- [Aim of the task] Begin at the top of the records and copy each line exactly. The line containing "growing mixture is" is the last one to include.
Exercise material Start Marker
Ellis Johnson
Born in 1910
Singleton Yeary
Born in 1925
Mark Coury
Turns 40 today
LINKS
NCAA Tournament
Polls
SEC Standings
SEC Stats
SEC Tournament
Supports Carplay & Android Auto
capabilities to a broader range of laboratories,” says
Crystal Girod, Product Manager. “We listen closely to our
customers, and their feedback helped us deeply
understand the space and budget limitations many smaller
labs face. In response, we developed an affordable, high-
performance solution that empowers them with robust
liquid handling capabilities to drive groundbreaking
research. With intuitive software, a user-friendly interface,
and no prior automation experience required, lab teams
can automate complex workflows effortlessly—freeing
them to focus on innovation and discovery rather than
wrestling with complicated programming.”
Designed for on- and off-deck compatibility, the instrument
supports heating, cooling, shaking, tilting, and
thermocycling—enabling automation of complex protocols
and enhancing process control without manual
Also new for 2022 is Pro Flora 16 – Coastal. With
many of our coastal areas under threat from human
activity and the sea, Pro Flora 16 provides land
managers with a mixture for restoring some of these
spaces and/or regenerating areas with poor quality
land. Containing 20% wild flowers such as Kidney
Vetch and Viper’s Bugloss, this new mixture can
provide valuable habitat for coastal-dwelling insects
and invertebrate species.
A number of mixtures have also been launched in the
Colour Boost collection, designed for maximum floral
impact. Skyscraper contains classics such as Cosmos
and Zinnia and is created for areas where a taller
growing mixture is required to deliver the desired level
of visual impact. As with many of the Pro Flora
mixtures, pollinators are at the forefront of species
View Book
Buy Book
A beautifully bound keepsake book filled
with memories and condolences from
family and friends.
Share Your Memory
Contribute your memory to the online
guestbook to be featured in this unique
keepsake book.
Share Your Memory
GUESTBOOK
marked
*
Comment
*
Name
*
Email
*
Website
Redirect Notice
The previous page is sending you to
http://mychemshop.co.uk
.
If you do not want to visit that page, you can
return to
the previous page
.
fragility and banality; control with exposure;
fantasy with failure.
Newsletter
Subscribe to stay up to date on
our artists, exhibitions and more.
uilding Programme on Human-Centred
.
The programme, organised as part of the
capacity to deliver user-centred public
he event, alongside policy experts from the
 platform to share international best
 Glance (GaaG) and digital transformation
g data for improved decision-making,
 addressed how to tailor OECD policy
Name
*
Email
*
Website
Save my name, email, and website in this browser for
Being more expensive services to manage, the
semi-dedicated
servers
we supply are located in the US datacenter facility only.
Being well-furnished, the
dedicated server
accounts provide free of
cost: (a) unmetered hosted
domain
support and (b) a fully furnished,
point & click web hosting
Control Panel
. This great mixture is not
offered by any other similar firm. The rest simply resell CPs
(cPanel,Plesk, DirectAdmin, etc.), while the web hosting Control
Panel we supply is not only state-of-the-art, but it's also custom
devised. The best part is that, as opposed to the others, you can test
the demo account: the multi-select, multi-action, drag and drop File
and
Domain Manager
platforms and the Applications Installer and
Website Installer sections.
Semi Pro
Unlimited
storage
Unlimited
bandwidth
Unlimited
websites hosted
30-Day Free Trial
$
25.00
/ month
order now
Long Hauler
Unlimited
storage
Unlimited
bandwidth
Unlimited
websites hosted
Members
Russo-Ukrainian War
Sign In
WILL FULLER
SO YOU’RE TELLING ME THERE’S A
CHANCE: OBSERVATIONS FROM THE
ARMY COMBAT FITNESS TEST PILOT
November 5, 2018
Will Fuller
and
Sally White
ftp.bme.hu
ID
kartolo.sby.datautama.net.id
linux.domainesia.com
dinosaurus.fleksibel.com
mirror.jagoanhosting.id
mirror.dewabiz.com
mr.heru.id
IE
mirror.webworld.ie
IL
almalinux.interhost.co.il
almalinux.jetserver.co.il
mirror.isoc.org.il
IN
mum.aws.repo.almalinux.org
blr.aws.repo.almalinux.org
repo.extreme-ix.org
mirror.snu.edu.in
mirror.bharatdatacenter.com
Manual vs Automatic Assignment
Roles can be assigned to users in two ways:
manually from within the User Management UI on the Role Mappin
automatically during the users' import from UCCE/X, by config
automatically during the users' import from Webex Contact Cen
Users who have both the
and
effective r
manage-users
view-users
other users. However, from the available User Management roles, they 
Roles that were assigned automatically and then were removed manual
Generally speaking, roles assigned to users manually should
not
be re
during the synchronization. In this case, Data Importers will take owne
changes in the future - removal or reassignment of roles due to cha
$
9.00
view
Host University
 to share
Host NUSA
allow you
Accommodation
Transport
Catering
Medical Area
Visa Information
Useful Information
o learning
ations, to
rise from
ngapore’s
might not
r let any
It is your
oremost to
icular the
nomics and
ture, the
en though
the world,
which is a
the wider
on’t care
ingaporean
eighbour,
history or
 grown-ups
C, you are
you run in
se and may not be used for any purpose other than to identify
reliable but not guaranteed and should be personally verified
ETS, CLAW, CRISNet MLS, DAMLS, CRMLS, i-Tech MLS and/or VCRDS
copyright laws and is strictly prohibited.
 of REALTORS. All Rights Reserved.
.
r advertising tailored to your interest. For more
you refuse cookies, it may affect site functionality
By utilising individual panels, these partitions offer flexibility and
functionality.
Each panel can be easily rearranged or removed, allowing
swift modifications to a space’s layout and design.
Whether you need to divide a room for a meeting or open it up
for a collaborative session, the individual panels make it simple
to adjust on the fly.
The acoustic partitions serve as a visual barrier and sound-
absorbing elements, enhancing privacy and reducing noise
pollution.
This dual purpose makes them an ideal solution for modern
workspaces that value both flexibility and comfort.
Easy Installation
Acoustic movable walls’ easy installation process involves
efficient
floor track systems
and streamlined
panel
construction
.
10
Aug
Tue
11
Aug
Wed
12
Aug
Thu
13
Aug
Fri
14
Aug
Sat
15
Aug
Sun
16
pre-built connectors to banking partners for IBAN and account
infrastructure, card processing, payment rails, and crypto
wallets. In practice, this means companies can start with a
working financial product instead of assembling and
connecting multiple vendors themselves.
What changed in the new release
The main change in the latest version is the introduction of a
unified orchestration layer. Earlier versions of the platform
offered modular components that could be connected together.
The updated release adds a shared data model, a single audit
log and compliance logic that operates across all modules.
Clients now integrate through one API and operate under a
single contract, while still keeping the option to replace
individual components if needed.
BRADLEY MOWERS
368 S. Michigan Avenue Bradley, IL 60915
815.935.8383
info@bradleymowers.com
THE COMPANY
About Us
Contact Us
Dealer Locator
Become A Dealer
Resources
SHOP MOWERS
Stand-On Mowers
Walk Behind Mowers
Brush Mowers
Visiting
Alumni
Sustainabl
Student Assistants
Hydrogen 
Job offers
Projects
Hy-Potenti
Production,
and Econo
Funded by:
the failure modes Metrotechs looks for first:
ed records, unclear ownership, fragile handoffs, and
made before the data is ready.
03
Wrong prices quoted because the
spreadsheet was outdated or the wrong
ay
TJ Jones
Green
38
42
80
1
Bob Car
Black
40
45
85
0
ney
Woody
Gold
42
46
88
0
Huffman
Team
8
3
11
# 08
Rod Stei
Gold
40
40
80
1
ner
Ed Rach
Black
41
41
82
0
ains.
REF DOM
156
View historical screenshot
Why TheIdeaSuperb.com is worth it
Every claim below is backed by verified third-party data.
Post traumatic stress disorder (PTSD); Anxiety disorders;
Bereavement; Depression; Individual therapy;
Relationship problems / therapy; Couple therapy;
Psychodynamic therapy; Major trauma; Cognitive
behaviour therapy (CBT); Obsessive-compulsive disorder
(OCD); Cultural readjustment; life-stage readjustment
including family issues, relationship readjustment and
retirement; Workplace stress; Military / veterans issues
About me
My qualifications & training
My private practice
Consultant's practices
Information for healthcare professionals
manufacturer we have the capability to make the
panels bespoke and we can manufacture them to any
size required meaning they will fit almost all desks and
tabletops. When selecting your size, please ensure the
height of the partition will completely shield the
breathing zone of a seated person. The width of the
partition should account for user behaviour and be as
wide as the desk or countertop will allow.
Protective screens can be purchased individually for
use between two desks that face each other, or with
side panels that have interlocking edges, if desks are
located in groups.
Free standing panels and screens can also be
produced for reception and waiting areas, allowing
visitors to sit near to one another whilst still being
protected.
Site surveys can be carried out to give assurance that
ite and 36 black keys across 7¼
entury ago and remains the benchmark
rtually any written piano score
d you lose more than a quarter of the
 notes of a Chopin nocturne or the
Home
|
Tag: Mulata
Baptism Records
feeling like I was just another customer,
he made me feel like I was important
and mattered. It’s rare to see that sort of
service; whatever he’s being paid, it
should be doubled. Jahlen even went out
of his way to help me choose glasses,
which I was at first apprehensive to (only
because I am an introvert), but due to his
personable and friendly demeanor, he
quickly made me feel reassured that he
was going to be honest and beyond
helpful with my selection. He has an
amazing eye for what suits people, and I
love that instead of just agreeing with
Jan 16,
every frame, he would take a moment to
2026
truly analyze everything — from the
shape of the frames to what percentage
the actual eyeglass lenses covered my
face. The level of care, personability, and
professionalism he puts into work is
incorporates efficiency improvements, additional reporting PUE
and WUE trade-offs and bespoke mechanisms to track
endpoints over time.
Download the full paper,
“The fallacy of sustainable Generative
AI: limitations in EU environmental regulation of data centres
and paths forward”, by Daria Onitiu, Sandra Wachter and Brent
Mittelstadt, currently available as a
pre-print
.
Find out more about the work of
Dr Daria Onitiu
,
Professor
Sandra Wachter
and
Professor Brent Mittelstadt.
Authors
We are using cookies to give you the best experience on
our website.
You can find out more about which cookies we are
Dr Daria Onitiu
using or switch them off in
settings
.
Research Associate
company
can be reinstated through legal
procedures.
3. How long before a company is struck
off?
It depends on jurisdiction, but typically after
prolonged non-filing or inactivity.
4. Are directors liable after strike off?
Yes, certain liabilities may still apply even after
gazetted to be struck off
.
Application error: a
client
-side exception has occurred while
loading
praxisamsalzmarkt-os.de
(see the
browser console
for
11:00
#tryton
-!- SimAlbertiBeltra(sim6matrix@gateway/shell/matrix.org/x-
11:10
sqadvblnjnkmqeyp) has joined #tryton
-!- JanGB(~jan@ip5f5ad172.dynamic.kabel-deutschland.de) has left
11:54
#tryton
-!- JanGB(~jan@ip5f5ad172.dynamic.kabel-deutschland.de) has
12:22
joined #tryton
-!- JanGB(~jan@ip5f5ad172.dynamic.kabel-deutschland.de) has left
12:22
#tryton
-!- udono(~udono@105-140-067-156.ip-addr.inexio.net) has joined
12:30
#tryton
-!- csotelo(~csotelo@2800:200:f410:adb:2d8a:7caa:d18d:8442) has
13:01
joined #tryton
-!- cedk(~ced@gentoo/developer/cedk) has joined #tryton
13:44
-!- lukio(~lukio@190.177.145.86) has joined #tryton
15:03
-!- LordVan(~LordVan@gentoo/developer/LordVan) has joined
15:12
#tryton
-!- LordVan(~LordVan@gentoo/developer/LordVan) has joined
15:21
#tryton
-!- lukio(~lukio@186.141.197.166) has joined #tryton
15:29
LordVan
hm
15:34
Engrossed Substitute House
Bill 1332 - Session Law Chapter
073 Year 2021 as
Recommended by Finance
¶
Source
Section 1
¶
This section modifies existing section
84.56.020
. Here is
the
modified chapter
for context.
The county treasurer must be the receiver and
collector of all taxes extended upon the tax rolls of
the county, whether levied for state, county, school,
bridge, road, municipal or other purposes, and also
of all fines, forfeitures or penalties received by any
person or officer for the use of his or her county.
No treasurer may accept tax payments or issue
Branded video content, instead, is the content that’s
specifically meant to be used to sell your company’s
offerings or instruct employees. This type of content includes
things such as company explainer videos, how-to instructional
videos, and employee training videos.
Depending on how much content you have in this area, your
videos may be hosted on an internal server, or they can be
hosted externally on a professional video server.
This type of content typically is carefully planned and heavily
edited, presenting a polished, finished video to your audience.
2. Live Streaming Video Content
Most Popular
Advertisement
Exercise material End Marker
- [Your solution]
Ellis Johnson
Born in 1910
Singleton Yeary
Born in 1925
Mark Coury
Turns 40 today
LINKS
NCAA Tournament
Polls
SEC Standings
SEC Stats
SEC Tournament
Supports Carplay & Android Auto
capabilities to a broader range of laboratories,” says
Crystal Girod, Product Manager. “We listen closely to our
customers, and their feedback helped us deeply
understand the space and budget limitations many smaller
labs face. In response, we developed an affordable, high-
performance solution that empowers them with robust
liquid handling capabilities to drive groundbreaking
research. With intuitive software, a user-friendly interface,
and no prior automation experience required, lab teams
can automate complex workflows effortlessly—freeing
them to focus on innovation and discovery rather than
wrestling with complicated programming.”
Designed for on- and off-deck compatibility, the instrument
supports heating, cooling, shaking, tilting, and
thermocycling—enabling automation of complex protocols
and enhancing process control without manual
Also new for 2022 is Pro Flora 16 – Coastal. With
many of our coastal areas under threat from human
activity and the sea, Pro Flora 16 provides land
managers with a mixture for restoring some of these
spaces and/or regenerating areas with poor quality
land. Containing 20% wild flowers such as Kidney
Vetch and Viper’s Bugloss, this new mixture can
provide valuable habitat for coastal-dwelling insects
and invertebrate species.
A number of mixtures have also been launched in the
Colour Boost collection, designed for maximum floral
impact. Skyscraper contains classics such as Cosmos
and Zinnia and is created for areas where a taller
growing mixture is required to deliver the desired level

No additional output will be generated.